» **REQUIRED ACTION**: Your answer must be an exact transcription of the lines from the line with "gran película de" through the final line of the data.

» **Saved entries**:

# # #

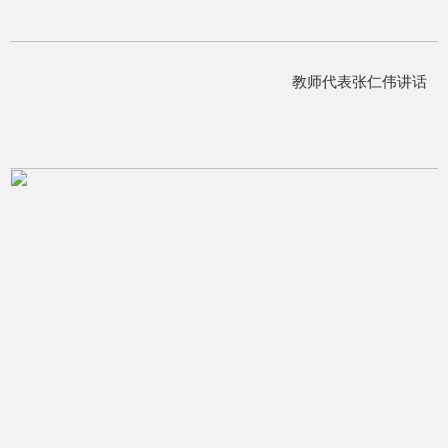
教师代表张仁伟讲话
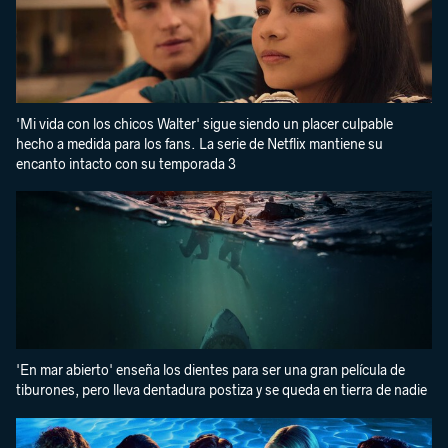
'Mi vida con los chicos Walter' sigue siendo un placer culpable
hecho a medida para los fans. La serie de Netflix mantiene su
encanto intacto con su temporada 3
'En mar abierto' enseña los dientes para ser una gran película de
tiburones, pero lleva dentadura postiza y se queda en tierra de nadie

# # #

» **EXERCISE SOLUTION**:
'En mar abierto' enseña los dientes para ser una gran película de
tiburones, pero lleva dentadura postiza y se queda en tierra de nadie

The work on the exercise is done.